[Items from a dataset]
⁂

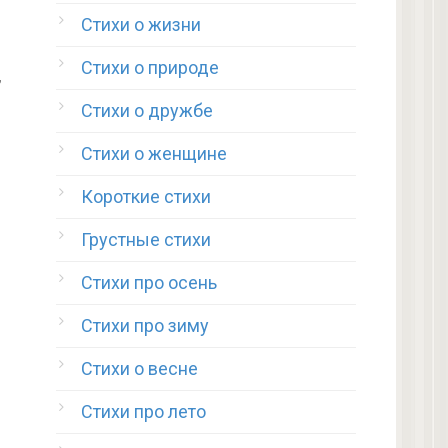
Стихи о жизни
Стихи о природе
,
Стихи о дружбе
Стихи о женщине
Короткие стихи
Грустные стихи
Стихи про осень
Стихи про зиму
Стихи о весне
Стихи про лето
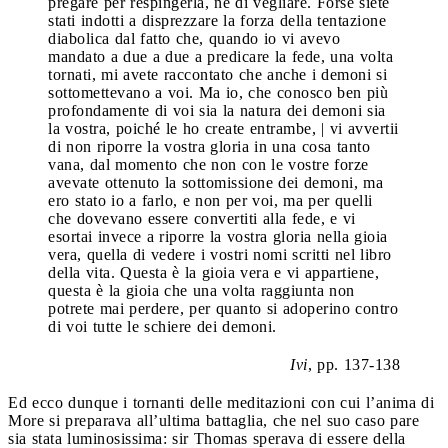
pregare per respingerla, né di vegliare. Forse siete
stati indotti a disprezzare la forza della tentazione
diabolica dal fatto che, quando io vi avevo
mandato a due a due a predicare la fede, una volta
tornati, mi avete raccontato che anche i demoni si
sottomettevano a voi. Ma io, che conosco ben più
profondamente di voi sia la natura dei demoni sia
la vostra, poiché le ho create entrambe, | vi avvertii
di non riporre la vostra gloria in una cosa tanto
vana, dal momento che non con le vostre forze
avevate ottenuto la sottomissione dei demoni, ma
ero stato io a farlo, e non per voi, ma per quelli
che dovevano essere convertiti alla fede, e vi
esortai invece a riporre la vostra gloria nella gioia
vera, quella di vedere i vostri nomi scritti nel libro
della vita. Questa è la gioia vera e vi appartiene,
questa è la gioia che una volta raggiunta non
potrete mai perdere, per quanto si adoperino contro
di voi tutte le schiere dei demoni.
Ivi
, pp. 137-138
Ed ecco dunque i tornanti delle meditazioni con cui l’anima di
More si preparava all’ultima battaglia, che nel suo caso pare
sia stata luminosissima: sir Thomas sperava di essere della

⁂

Could you return every line from the entries above in which the string "demoni" occurs?

**YOUR SOLUTION**
tornati, mi avete raccontato che anche i demoni si
profondamente di voi sia la natura dei demoni sia
avevate ottenuto la sottomissione dei demoni, ma
di voi tutte le schiere dei demoni.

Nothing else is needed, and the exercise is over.